Octobre 2010 Editorial

A Education Santé, nous aimons bien le Jury d’éthique publicitaire, qui, avec une constance remarquable, affirme depuis longtemps contribuer activement à moraliser la communication publicitaire dans notre pays. C’est donc avec plaisir que nous reproduisons ci-dessous le communiqué témoignant de la reconnaissance des efforts du Jury à leur juste valeur…
La Fédération Inter-environnement Wallonie a choisi d’attribuer son Chardon 2010 au Jury d’éthique publicitaire (JEP).
Le JEP est l’organe d’auto-discipline du secteur de la publicité en Belgique. «Auto-discipline», le mot est lâché… Cet «auto» – on pourrait tout aussi bien dire «auto-régulation» ou «auto-contrôle» – caractérise en effet le fonctionnement de cette structure et symbolise son parti pris.

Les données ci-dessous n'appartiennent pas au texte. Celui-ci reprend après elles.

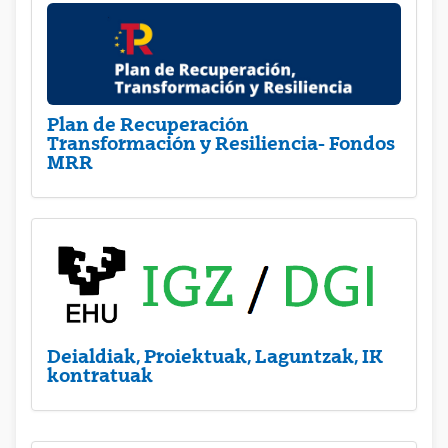
Plan de Recuperación
Transformación y Resiliencia- Fondos
MRR
Deialdiak, Proiektuak, Laguntzak, IK
kontratuak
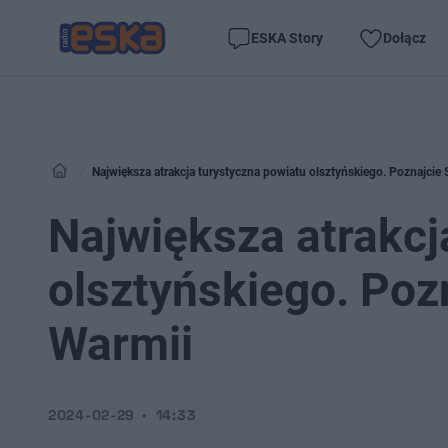
ESKA Story
Dołącz
Największa atrakcja turystyczna powiatu olsztyńskiego. Poznajcie 
Największa atrakcj
olsztyńskiego. Poz
Warmii
2024-02-29
14:33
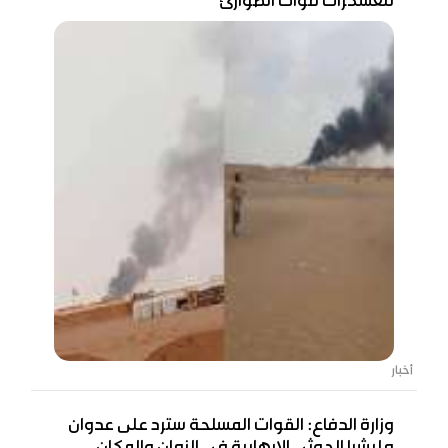
معسكرات قوات الطوارئ
أخبار
وزارة الدفاع: القوات المسلحة سترد على عدوان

Composé pour moitié de membres issus du secteur lui-même, le Jury apparaît à l’heure actuelle incapable d’assurer un encadrement efficace de ses pratiques. Dur dur de fixer des règles, de contrôler leur bonne application et, le cas échéant, de se punir soi-même en toute impartialité… Nous en voulons pour exemple la problématique de l’affichage des émissions de CO2 sur les publicités pour les véhicules automobiles.
Petit rappel de la situation. La Directive européenne 1999/94/CE impose que les publicités pour les voitures affichent les émissions de CO2 de manière aussi lisible et visible que la partie principale de l’annonce. Transcrite en Droit belge par l’Arrêté Royal du 5 septembre 2001, cette règle, pourtant simple, était allègrement bafouée par les annonceurs qui, dans 99 % des cas, omettaient tout simplement de mentionner cette information. Face à ce constat, des centaines de plaintes ont été déposées par les consommateurs belges dans le cadre de la campagne européenne «Affichez le CO2», portée par des associations de protection de l’environnement. Cette avalanche de plaintes n’est pas restée sans effet mais ceux-ci ne furent malheureusement pas ceux que l’on était en droit d’espérer. Car plutôt que de veiller à ce que la législation existante soit correctement respectée, le JEP et la FEBIAC (Fédération belge de l’industrie automobile et du cycle) ont décidé de mettre à jour le code d’auto-régulation de cette dernière… en s’écartant allègrement des prescrits du texte européen.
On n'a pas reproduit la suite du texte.